Most likely yes.
Today I received a call from a woman who was laid off from her job after 20 years with the same company. She was contemplating bankruptcy but had an interesting question for me: what should she do with her truck?
She owed $4,000 on a secured loan with her credit union. The truck itself was worth about $15,000. If she filed bankruptcy with those numbers, the bk trustee would sell her truck, pay off the loan, and then give her $3,000 for her trouble (the $3,000 vehicle exemption under Utah law).

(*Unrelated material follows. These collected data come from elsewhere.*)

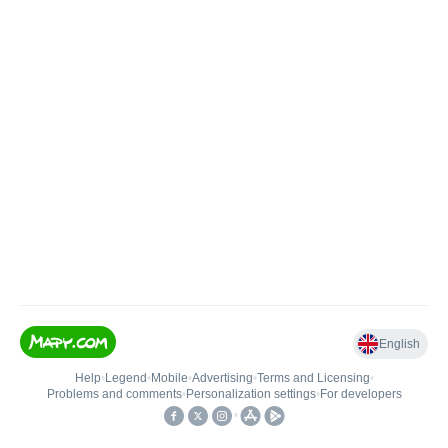
English
Help
•
Legend
•
Mobile
•
Advertising
•
Terms and Licensing
•
Problems and comments
•
Personalization settings
•
For developers
•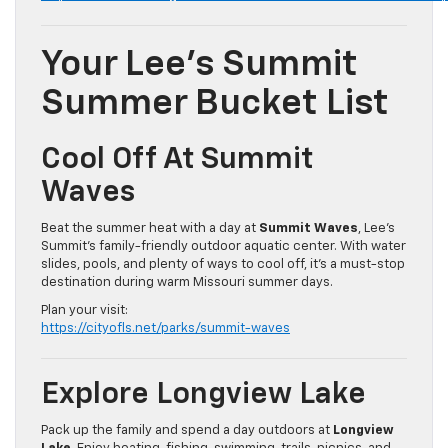
Your Lee’s Summit
Summer Bucket List
Cool Off At Summit
Waves
Beat the summer heat with a day at
Summit Waves
, Lee’s
Summit’s family-friendly outdoor aquatic center. With water
slides, pools, and plenty of ways to cool off, it’s a must-stop
destination during warm Missouri summer days.
Plan your visit:
https://cityofls.net/parks/summit-waves
Explore Longview Lake
Pack up the family and spend a day outdoors at
Longview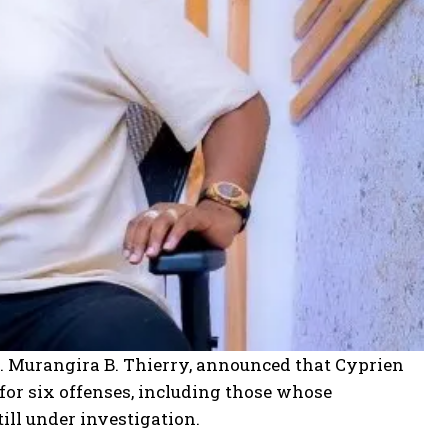
. Murangira B. Thierry, announced that Cyprien
for six offenses, including those whose
ill under investigation.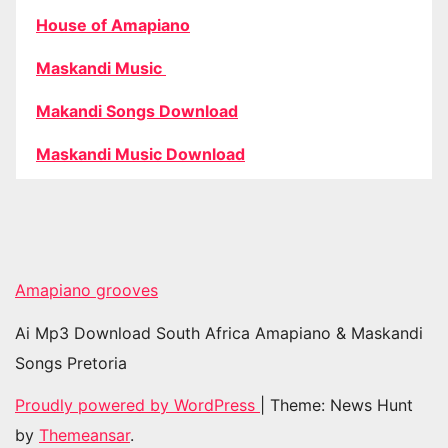
House of Amapiano
Maskandi Music
Makandi Songs Download
Maskandi Music Download
Amapiano grooves
Ai Mp3 Download South Africa Amapiano & Maskandi
Songs Pretoria
Proudly powered by WordPress
|
Theme: News Hunt
by
Themeansar
.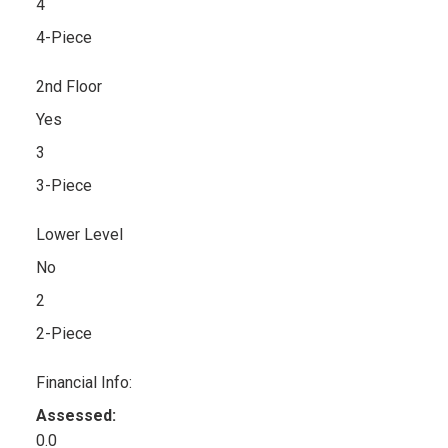
4
4-Piece
2nd Floor
Yes
3
3-Piece
Lower Level
No
2
2-Piece
Financial Info:
Assessed:
0.0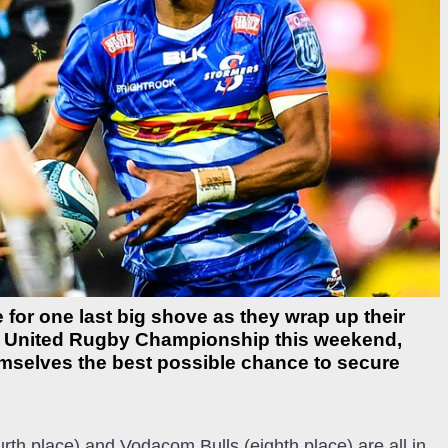
 for one last big shove as they wrap up their
m United Rugby Championship this weekend,
hemselves the best possible chance to secure
th place) and Vodacom Bulls (eighth place) are all in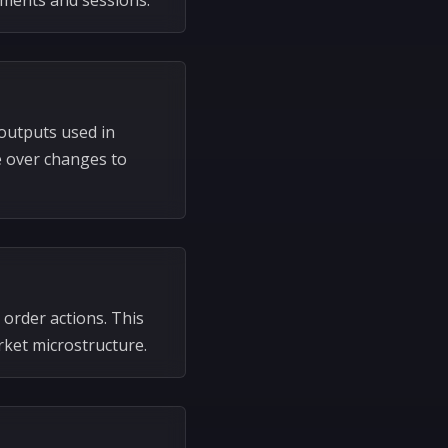
uments and sessions.
outputs used in
e over changes to
 order actions. This
ket microstructure.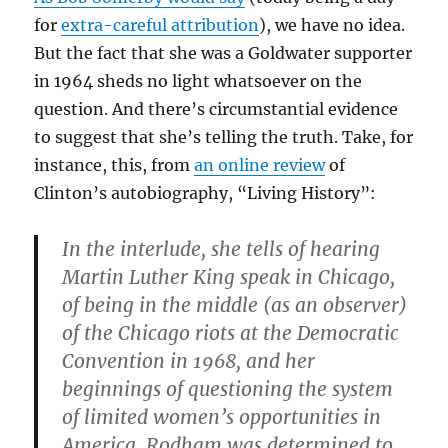
for
extra-careful attribution
), we have no idea.
But the fact that she was a Goldwater supporter
in 1964 sheds no light whatsoever on the
question. And there’s circumstantial evidence
to suggest that she’s telling the truth. Take, for
instance, this, from
an online review
of
Clinton’s autobiography, “Living History”:
In the interlude, she tells of hearing
Martin Luther King speak in Chicago,
of being in the middle (as an observer)
of the Chicago riots at the Democratic
Convention in 1968, and her
beginnings of questioning the system
of limited women’s opportunities in
America. Rodham was determined to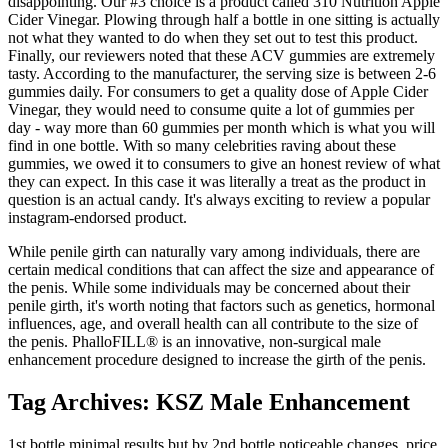
disappointing. Our #3 choice is a product called 310 Nutrition Apple
Cider Vinegar. Plowing through half a bottle in one sitting is actually
not what they wanted to do when they set out to test this product.
Finally, our reviewers noted that these ACV gummies are extremely
tasty. According to the manufacturer, the serving size is between 2-6
gummies daily. For consumers to get a quality dose of Apple Cider
Vinegar, they would need to consume quite a lot of gummies per
day - way more than 60 gummies per month which is what you will
find in one bottle. With so many celebrities raving about these
gummies, we owed it to consumers to give an honest review of what
they can expect. In this case it was literally a treat as the product in
question is an actual candy. It's always exciting to review a popular
instagram-endorsed product.
While penile girth can naturally vary among individuals, there are
certain medical conditions that can affect the size and appearance of
the penis. While some individuals may be concerned about their
penile girth, it's worth noting that factors such as genetics, hormonal
influences, age, and overall health can all contribute to the size of
the penis. PhalloFILL® is an innovative, non-surgical male
enhancement procedure designed to increase the girth of the penis.
Tag Archives: KSZ Male Enhancement
1st bottle minimal results but by 2nd bottle noticeable changes, price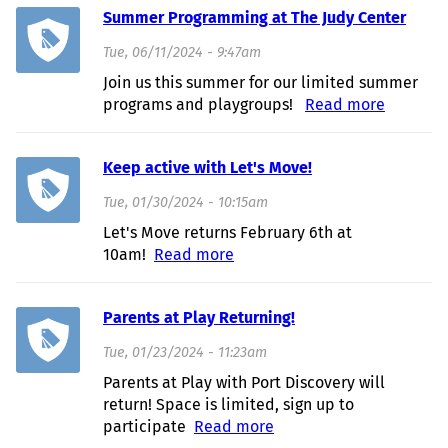
Summer Programming at The Judy Center
Tue, 06/11/2024 - 9:47am
Join us this summer for our limited summer
programs and playgroups!
Read more
about
Summer
Program
Keep active with Let's Move!
at The J
Center
Tue, 01/30/2024 - 10:15am
Let's Move returns February 6th at
10am!
Read more
about Keep active with Let's
Move!
Parents at Play Returning!
Tue, 01/23/2024 - 11:23am
Parents at Play with Port Discovery will
return! Space is limited, sign up to
participate
Read more
about Parents at Play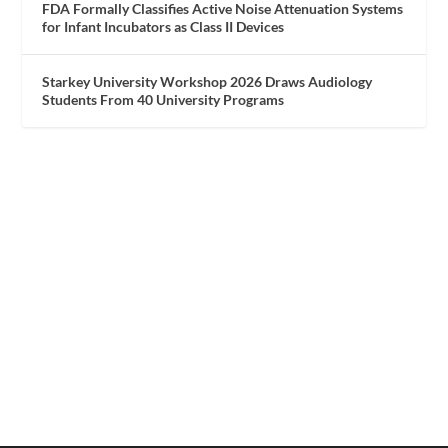
FDA Formally Classifies Active Noise Attenuation Systems
for Infant Incubators as Class II Devices
Starkey University Workshop 2026 Draws Audiology
Students From 40 University Programs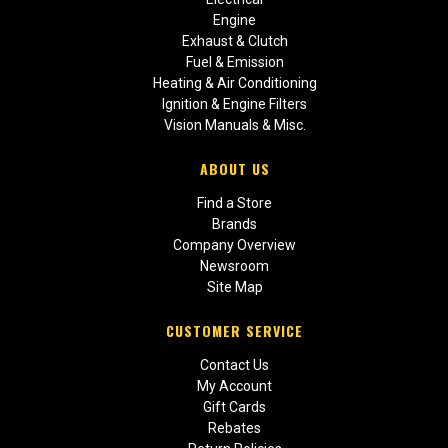
Engine
Exhaust & Clutch
Fuel & Emission
Heating & Air Conditioning
Ignition & Engine Filters
Vision Manuals & Misc.
ABOUT US
Find a Store
Brands
Company Overview
Newsroom
Site Map
CUSTOMER SERVICE
Contact Us
My Account
Gift Cards
Rebates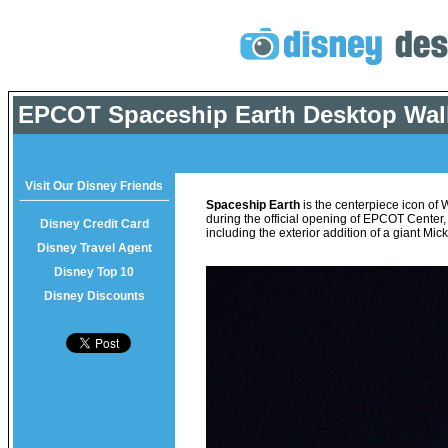
EPCOT Spaceship Earth Desktop Wal
Visit Our Disney Friends
Spaceship Earth
is the centerpiece icon of
during the official opening of EPCOT Center
Disney Credit Card
including the exterior addition of a giant M
Disney Travel Agent
Disney Top 10
Disney Discounts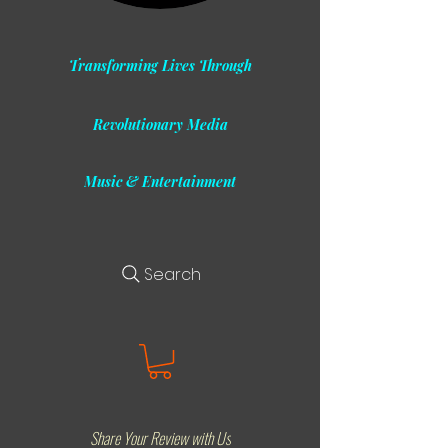
Transforming Lives Through
Revolutionary Media
Music & Entertainment
Search
Share Your Review with Us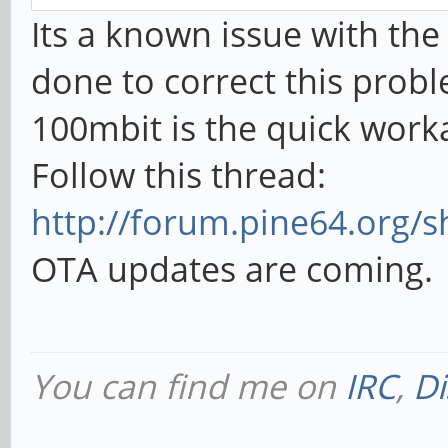
Its a known issue with the
done to correct this prob
100mbit is the quick wor
Follow this thread:
http://forum.pine64.org/s
OTA updates are coming.
You can find me on
IRC
,
Di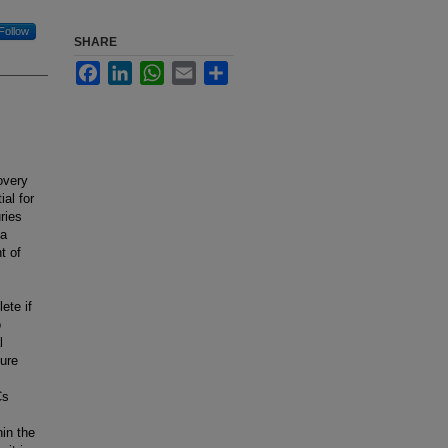
Follow
SHARE
Facebook
LinkedIn
WhatsApp
Email
Share
overy
al for
ries
 a
t of
ete if
o
l
ture
Cs
hin the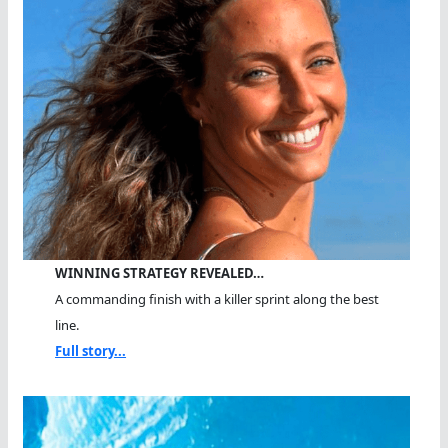
WINNING STRATEGY REVEALED…
A commanding finish with a killer sprint along the best
line.
Full story...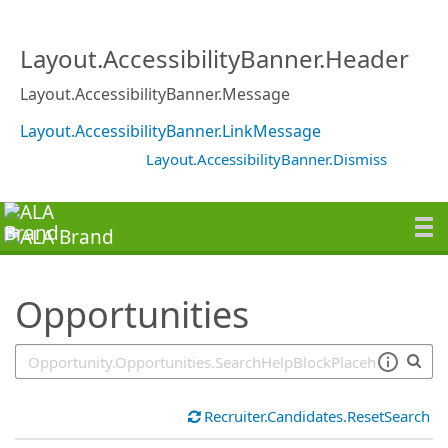
SearchTips.TipsTricks
Layout.AccessibilityBanner.Header
Layout.AccessibilityBanner.Message
Layout.AccessibilityBanner.LinkMessage
Layout.AccessibilityBanner.Dismiss
Opportunities
Recruiter.Candidates.ResetSearch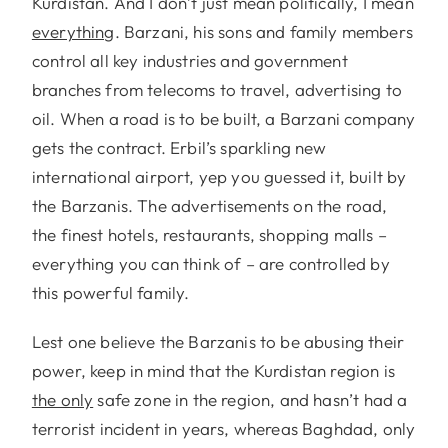
Kurdistan. And I don’t just mean politically, I mean
everything
. Barzani, his sons and family members
control all key industries and government
branches from telecoms to travel, advertising to
oil. When a road is to be built, a Barzani company
gets the contract. Erbil’s sparkling new
international airport, yep you guessed it, built by
the Barzanis. The advertisements on the road,
the finest hotels, restaurants, shopping malls –
everything you can think of – are controlled by
this powerful family.
Lest one believe the Barzanis to be abusing their
power, keep in mind that the Kurdistan region is
the only
safe zone in the region, and hasn’t had a
terrorist incident in years, whereas Baghdad, only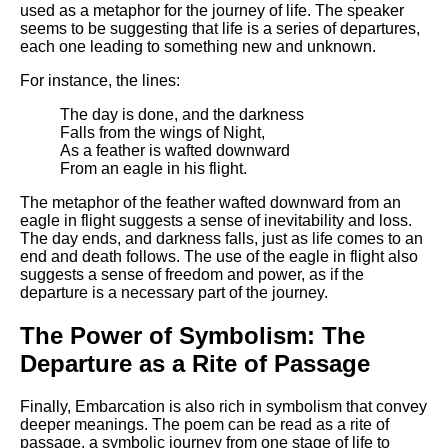
used as a metaphor for the journey of life. The speaker
seems to be suggesting that life is a series of departures,
each one leading to something new and unknown.
For instance, the lines:
The day is done, and the darkness
Falls from the wings of Night,
As a feather is wafted downward
From an eagle in his flight.
The metaphor of the feather wafted downward from an
eagle in flight suggests a sense of inevitability and loss.
The day ends, and darkness falls, just as life comes to an
end and death follows. The use of the eagle in flight also
suggests a sense of freedom and power, as if the
departure is a necessary part of the journey.
The Power of Symbolism: The
Departure as a Rite of Passage
Finally, Embarcation is also rich in symbolism that convey
deeper meanings. The poem can be read as a rite of
passage, a symbolic journey from one stage of life to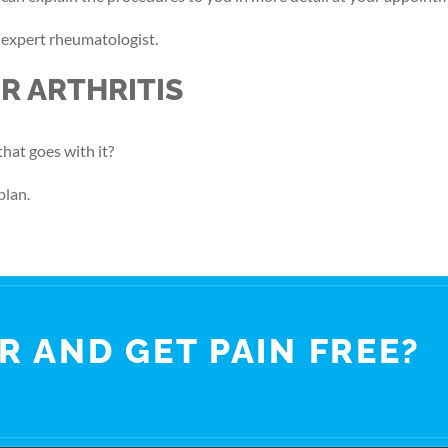
n expert rheumatologist.
R ARTHRITIS
that goes with it?
plan.
R AND GET PAIN FREE?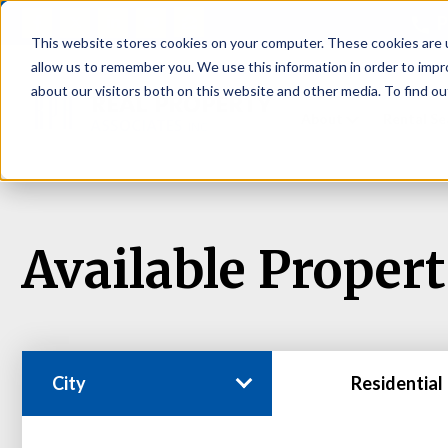
P
This website stores cookies on your computer. These cookies are u
allow us to remember you. We use this information in order to imp
about our visitors both on this website and other media. To find ou
About
Rental S
Available Propert
City
Residential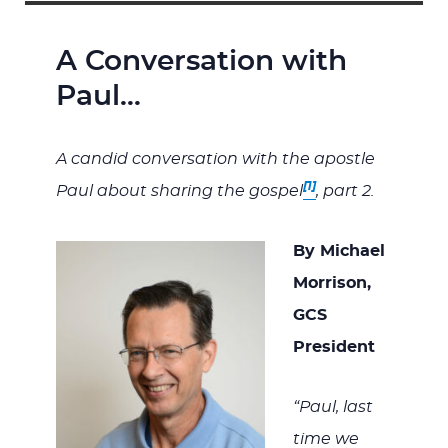
A Conversation with
Paul…
A candid conversation with the apostle
[1]
Paul about sharing the gospel
, part 2.
By Michael
Morrison,
GCS
President
“Paul, last
time we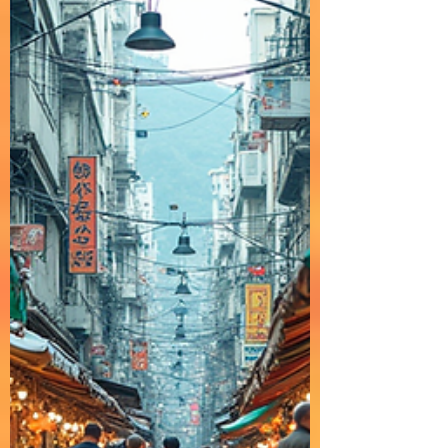
smooth, soft rap and mellow hip-hop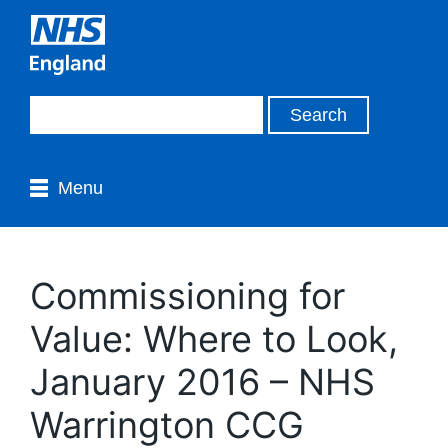
Menu
Commissioning for
Value: Where to Look,
January 2016 – NHS
Warrington CCG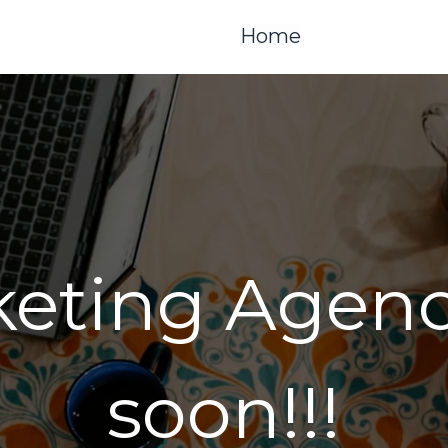
Home
keting Agen
soon!!!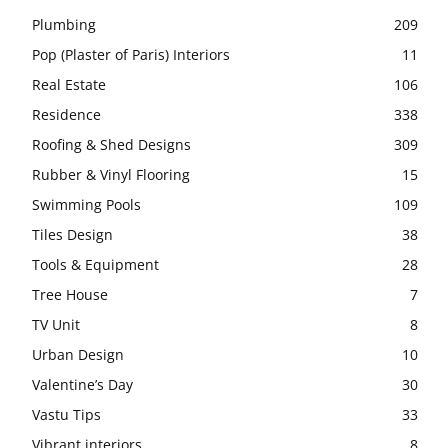
Plumbing
209
Pop (Plaster of Paris) Interiors
11
Real Estate
106
Residence
338
Roofing & Shed Designs
309
Rubber & Vinyl Flooring
15
Swimming Pools
109
Tiles Design
38
Tools & Equipment
28
Tree House
7
TV Unit
8
Urban Design
10
Valentine’s Day
30
Vastu Tips
33
Vibrant interiors
8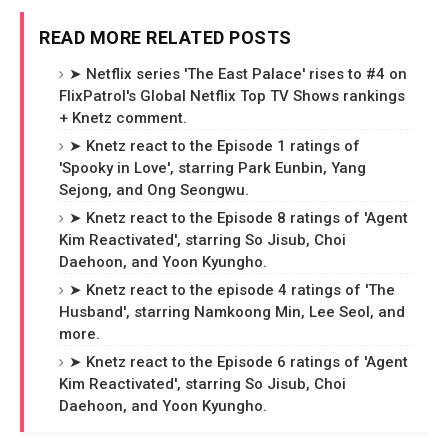
READ MORE RELATED POSTS
➤ Netflix series 'The East Palace' rises to #4 on
FlixPatrol's Global Netflix Top TV Shows rankings
+ Knetz comment.
➤ Knetz react to the Episode 1 ratings of
'Spooky in Love', starring Park Eunbin, Yang
Sejong, and Ong Seongwu.
➤ Knetz react to the Episode 8 ratings of 'Agent
Kim Reactivated', starring So Jisub, Choi
Daehoon, and Yoon Kyungho.
➤ Knetz react to the episode 4 ratings of 'The
Husband', starring Namkoong Min, Lee Seol, and
more.
➤ Knetz react to the Episode 6 ratings of 'Agent
Kim Reactivated', starring So Jisub, Choi
Daehoon, and Yoon Kyungho.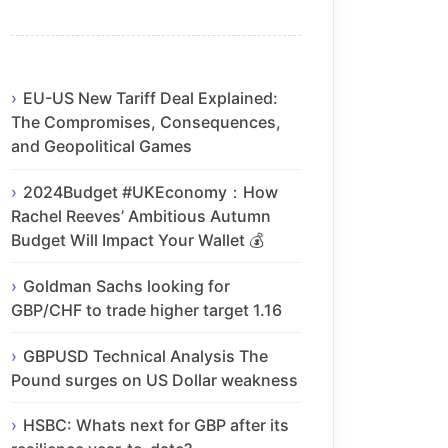
EU-US New Tariff Deal Explained:
The Compromises, Consequences,
and Geopolitical Games
2024Budget #UKEconomy：How
Rachel Reeves’ Ambitious Autumn
Budget Will Impact Your Wallet 💰
Goldman Sachs looking for
GBP/CHF to trade higher target 1.16
GBPUSD Technical Analysis The
Pound surges on US Dollar weakness
HSBC: Whats next for GBP after its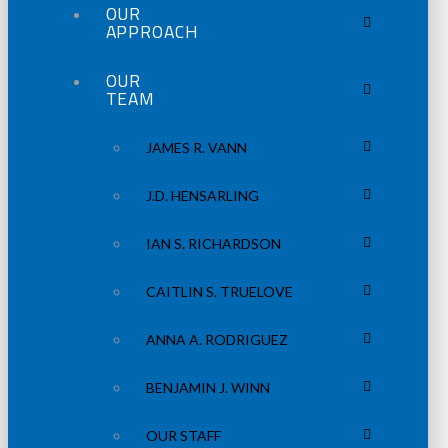
OUR
APPROACH
OUR
TEAM
JAMES R. VANN
J.D. HENSARLING
IAN S. RICHARDSON
CAITLIN S. TRUELOVE
ANNA A. RODRIGUEZ
BENJAMIN J. WINN
OUR STAFF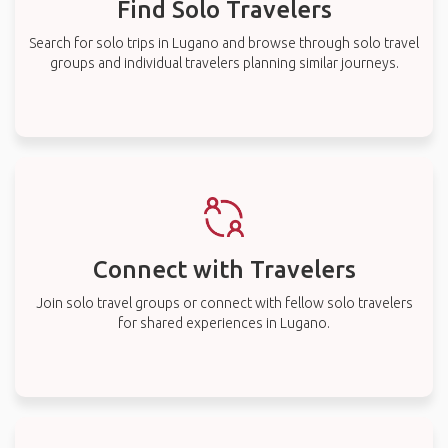
Find Solo Travelers
Search for solo trips in Lugano and browse through solo travel
groups and individual travelers planning similar journeys.
Connect with Travelers
Join solo travel groups or connect with fellow solo travelers
for shared experiences in Lugano.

She was contemplating selling it before going bankrupt but wanted to know if that would be considered “improper.” I told her to sell it. It is perfectly legal and proper to sell a non-exempt assets and convert it to an exempt asset. In other words, I told her to sell it, pay off the secured loan, buy a car for $3,000 (the number I can protect), and use the rest for living expenses.
She then asked if the bk trustee would ask for receipts on her expenditures. The answer is a definite YES! The bk trustee knows (and I know) that you really want to put a few thousand in your dresser drawer for a rainy day, but you cannot do that. You have to account for the funds, and the bk trustee will ask for proof, usually in the form of receipts.
So when you have an asset with value I cannot protect, it is generally a good idea to sell it and use the proceeds to benefit your family before you file bankruptcy. If you let the bk trustee sell it, he will use it to benefit your creditors instead.